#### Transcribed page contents

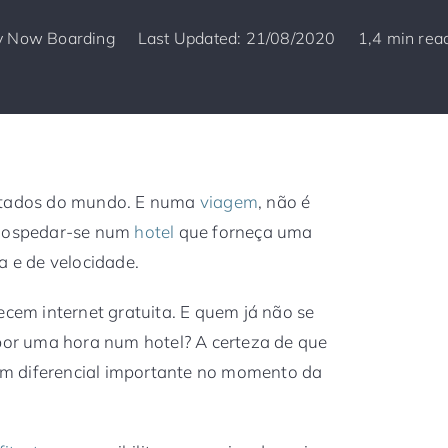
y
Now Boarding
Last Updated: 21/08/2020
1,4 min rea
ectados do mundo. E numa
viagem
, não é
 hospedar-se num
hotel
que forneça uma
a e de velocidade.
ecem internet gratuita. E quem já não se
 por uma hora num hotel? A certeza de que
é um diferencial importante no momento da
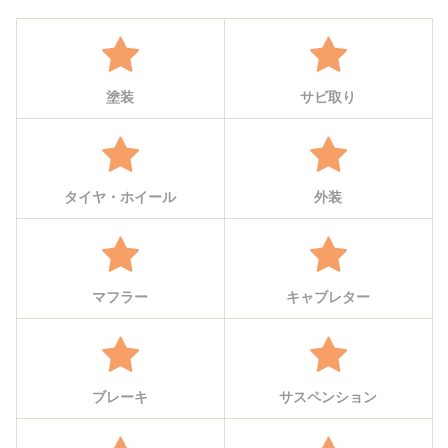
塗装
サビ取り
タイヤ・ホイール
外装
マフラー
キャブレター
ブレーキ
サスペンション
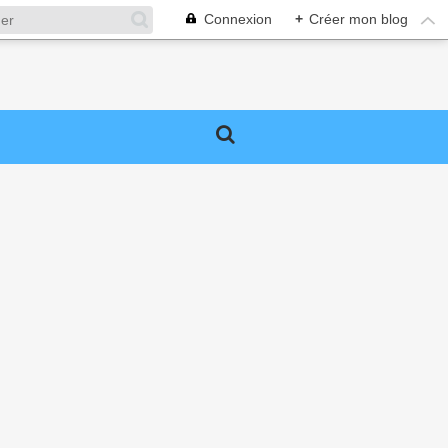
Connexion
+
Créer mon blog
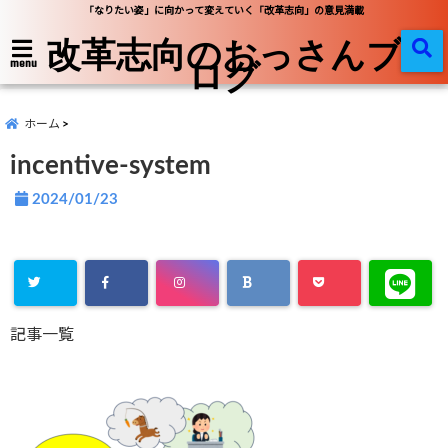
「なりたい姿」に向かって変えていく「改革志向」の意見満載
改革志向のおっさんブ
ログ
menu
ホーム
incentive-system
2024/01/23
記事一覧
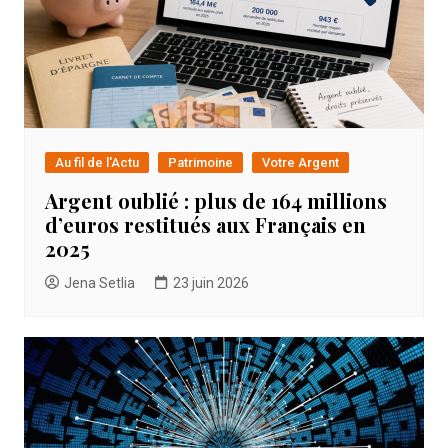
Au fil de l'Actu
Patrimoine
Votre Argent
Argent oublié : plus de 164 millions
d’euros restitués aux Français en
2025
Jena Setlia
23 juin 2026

---

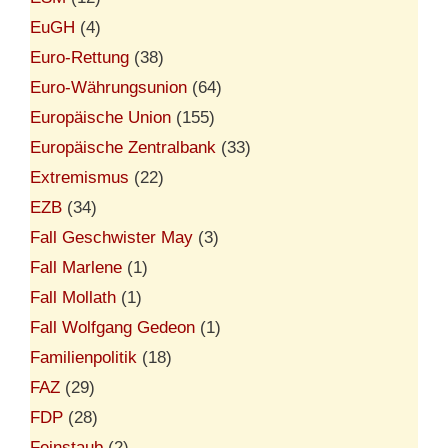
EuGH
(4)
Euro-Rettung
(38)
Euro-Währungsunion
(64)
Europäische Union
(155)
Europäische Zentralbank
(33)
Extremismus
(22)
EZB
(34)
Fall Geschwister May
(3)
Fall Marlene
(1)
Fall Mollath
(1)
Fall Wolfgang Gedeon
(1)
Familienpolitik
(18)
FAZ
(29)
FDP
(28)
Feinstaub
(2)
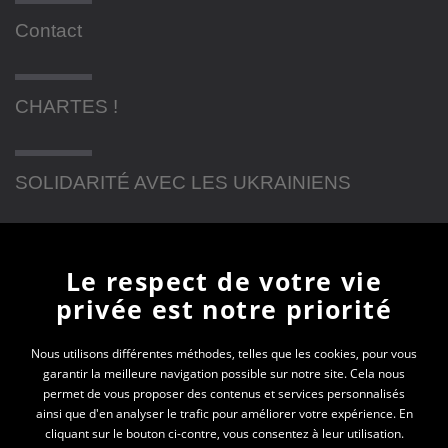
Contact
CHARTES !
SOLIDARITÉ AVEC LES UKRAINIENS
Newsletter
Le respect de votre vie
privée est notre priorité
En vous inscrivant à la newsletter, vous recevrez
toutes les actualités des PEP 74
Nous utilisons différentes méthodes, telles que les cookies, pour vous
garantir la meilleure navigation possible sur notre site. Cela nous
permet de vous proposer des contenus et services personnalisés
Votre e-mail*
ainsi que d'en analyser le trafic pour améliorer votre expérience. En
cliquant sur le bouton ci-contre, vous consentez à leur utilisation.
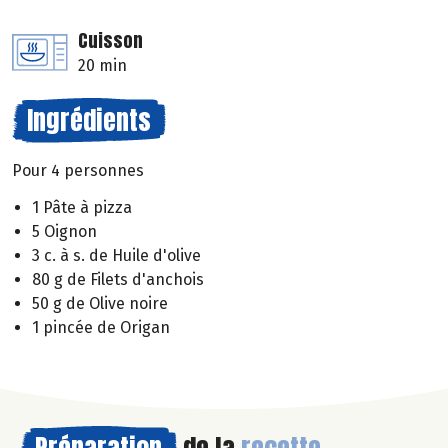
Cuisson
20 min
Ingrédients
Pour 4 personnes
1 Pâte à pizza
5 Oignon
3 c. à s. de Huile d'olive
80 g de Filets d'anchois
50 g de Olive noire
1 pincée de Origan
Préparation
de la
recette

---

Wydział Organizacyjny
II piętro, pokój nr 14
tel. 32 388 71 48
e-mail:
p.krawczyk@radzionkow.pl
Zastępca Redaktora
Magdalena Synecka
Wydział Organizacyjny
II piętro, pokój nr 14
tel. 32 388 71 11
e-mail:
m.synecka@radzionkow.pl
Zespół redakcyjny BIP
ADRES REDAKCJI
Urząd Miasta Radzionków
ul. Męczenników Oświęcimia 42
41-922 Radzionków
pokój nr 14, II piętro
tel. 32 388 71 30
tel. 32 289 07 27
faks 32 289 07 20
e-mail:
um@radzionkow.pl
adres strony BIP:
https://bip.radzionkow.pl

#### Problem
Reproduce the data above exactly, but only from the line containing "é um diferencial importante no momento da" through the line containing "23 juin 2026"; skip the pictures.

#### Written answer
é um diferencial importante no momento da
塗装
サビ取り
タイヤ・ホイール
外装
マフラー
キャブレター
ブレーキ
サスペンション
Connexion
+
Créer mon blog
「なりたい姿」に向かって変えていく「改革志向」の意見満載
改革志向のおっさんブ
ログ
menu
ホーム
incentive-system
2024/01/23
記事一覧
Au fil de l'Actu
Patrimoine
Votre Argent
Argent oublié : plus de 164 millions
d’euros restitués aux Français en
2025
Jena Setlia
23 juin 2026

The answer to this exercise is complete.